Top of DATA TO EXAMINE

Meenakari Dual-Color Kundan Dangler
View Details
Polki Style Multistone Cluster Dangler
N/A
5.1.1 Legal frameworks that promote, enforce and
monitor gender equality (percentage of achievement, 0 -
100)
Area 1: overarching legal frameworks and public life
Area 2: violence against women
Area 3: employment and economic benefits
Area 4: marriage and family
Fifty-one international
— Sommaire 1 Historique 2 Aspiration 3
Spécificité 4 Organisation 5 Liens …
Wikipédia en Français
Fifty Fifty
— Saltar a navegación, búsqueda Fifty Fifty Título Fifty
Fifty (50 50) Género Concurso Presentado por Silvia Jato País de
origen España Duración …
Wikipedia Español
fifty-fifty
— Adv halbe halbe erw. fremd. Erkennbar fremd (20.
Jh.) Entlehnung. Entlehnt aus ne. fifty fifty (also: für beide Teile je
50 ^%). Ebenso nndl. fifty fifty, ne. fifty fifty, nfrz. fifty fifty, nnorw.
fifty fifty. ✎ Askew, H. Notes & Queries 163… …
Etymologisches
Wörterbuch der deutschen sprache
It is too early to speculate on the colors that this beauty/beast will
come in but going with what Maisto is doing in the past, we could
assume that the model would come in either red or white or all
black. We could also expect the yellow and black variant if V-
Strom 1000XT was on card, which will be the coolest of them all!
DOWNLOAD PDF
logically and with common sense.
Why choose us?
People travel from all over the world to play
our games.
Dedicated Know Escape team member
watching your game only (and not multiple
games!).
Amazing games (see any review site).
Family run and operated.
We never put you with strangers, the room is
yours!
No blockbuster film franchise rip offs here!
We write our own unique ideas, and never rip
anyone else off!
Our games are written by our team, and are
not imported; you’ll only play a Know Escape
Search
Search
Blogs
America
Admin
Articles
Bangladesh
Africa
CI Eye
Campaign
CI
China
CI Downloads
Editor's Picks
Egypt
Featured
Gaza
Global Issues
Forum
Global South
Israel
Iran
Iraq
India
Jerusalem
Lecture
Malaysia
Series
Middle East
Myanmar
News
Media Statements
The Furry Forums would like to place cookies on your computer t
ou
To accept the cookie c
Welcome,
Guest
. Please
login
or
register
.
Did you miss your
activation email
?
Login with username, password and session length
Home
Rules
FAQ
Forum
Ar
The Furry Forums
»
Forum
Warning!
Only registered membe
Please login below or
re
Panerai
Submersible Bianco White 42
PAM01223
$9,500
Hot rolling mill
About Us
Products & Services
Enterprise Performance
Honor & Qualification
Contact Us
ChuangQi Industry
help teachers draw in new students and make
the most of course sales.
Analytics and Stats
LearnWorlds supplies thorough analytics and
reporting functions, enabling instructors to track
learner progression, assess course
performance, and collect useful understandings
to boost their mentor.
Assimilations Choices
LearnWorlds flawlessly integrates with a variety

Bottom of DATA TO EXAMINE

PROBLEM TO SOLVE: Identify each line in the records above containing the word "Know"; copy those lines.

OUTPUT FOR THIS TASK:
Dedicated Know Escape team member
not imported; you’ll only play a Know Escape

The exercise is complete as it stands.